■ WORK INSTRUCTION
What lines below contain the string "Aasta"? List them all.

■ PROVIDED ENTRIES

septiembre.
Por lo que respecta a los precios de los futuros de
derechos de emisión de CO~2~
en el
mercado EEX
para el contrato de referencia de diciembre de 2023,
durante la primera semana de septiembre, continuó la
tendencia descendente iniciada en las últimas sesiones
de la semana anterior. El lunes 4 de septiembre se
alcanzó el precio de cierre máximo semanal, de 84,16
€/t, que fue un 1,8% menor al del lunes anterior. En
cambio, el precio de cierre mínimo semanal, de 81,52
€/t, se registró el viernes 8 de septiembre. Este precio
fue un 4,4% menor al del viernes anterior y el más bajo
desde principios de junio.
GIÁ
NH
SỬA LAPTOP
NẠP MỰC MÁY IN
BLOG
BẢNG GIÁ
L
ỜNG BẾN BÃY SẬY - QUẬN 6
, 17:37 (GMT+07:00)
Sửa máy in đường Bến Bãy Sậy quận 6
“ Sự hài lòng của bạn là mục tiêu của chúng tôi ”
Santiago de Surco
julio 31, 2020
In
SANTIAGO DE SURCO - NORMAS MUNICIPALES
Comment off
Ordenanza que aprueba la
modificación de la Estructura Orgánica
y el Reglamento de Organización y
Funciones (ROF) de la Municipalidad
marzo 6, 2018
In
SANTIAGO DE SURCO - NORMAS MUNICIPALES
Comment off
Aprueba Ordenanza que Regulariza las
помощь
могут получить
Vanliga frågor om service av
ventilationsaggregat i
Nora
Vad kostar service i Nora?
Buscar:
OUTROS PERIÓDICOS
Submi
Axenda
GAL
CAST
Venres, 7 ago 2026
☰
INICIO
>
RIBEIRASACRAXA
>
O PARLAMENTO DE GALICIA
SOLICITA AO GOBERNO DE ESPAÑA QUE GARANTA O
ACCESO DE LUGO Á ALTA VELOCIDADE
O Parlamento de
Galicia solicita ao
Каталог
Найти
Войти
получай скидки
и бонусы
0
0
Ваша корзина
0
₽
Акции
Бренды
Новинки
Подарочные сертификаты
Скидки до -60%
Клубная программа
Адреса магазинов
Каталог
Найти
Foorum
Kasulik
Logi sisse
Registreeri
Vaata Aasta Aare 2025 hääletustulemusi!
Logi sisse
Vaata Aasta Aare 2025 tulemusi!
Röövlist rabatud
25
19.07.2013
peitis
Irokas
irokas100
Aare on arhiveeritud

■ TASK RESULT
Vaata Aasta Aare 2025 hääletustulemusi!
Vaata Aasta Aare 2025 tulemusi!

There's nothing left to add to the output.